P762: Promoting self-efficacy and habits in science, sustainability, and service by designing experiences that unify learning across school, family, and community contexts

Author: Patrick L. Daubenmire, Loyola University Chicago, USA

Co-Author: Adam Tarnoff, Charles Bilodeau, Natalie J. Hall and Mary T. van Opstal, Loyola University Chicago, USA; Leah A. Bertke, Gordon Tech College Preparatory, USA; Eleanor D. Flanagin, Senn High School, USA; Brian C. Hayes, Taft High School, USA; Neil T. Reimer, Muchin College Preparatory, USA

Date: 8/6/14

Time: 10:35 AM10:55 AM

Room: MAK B1138

Related Symposium: S59

Evolving mobile technology and the rapid spread of STEM-focused informal learning environments has created a unique opportunity to break through the barriers that have traditionally separated diverse learning contexts such as school, family, and community. At least one theoretical perspective has claimed that in a well-designed family learning environment both parents and children can make significant gains in science knowledge, science skills, positive attitudes towards science, and academic self-efficacy (Brassett-Grundy, 2002; Haggart, 2000; Ostlund, Gennaro and Dobbert 1985).
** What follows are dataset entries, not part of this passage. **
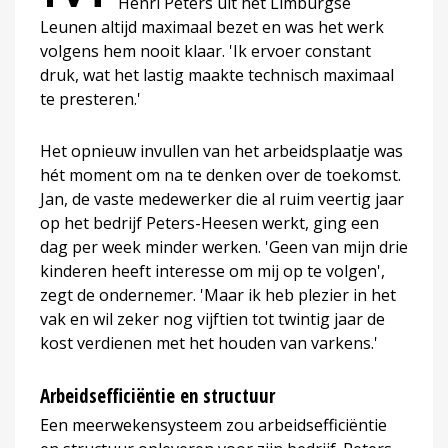
Henri Peters uit het Limburgse
Leunen altijd maximaal bezet en was het werk
volgens hem nooit klaar. 'Ik ervoer constant
druk, wat het lastig maakte technisch maximaal
te presteren.'
Het opnieuw invullen van het arbeidsplaatje was
hét moment om na te denken over de toekomst.
Jan, de vaste medewerker die al ruim veertig jaar
op het bedrijf Peters-Heesen werkt, ging een
dag per week minder werken. 'Geen van mijn drie
kinderen heeft interesse om mij op te volgen',
zegt de ondernemer. 'Maar ik heb plezier in het
vak en wil zeker nog vijftien tot twintig jaar de
kost verdienen met het houden van varkens.'
Arbeidsefficiëntie en structuur
Een meerwekensysteem zou arbeidsefficiëntie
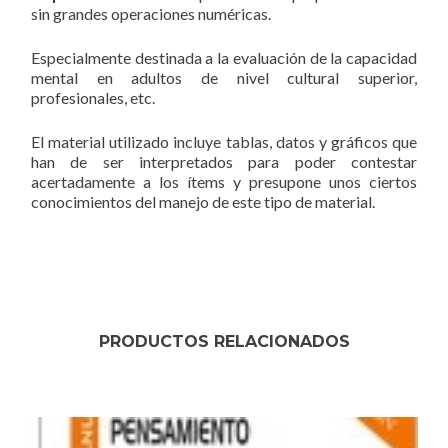
sin grandes operaciones numéricas.
Especialmente destinada a la evaluación de la capacidad
mental en adultos de nivel cultural superior,
profesionales, etc.
El material utilizado incluye tablas, datos y gráficos que
han de ser interpretados para poder contestar
acertadamente a los ítems y presupone unos ciertos
conocimientos del manejo de este tipo de material.
PRODUCTOS RELACIONADOS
Families, Organizations, and Communities Understanding Science, Sustainability, and Service (FOCUSSS) is a design-based research project created to blur the boundaries between different learning contexts, and, in doing so, promote adoption of real-word behaviors that have tangible positive impacts on individuals, families, communities, and the environment. Data from this two-year proof-of-concept program present strongly encouraging, albeit preliminary, evidence that cutting across contexts does indeed correlate with increased self-efficacy and positive changes in behavior in participants. Furthermore, the FOCUSSS design framework appears to be quite robust, delivering consistent results across variations in the students’ teacher, grade level, school type (neighborhood, charter, private), parent education level, and other factors that might otherwise lead to alternate explanations of these differences in student outcomes.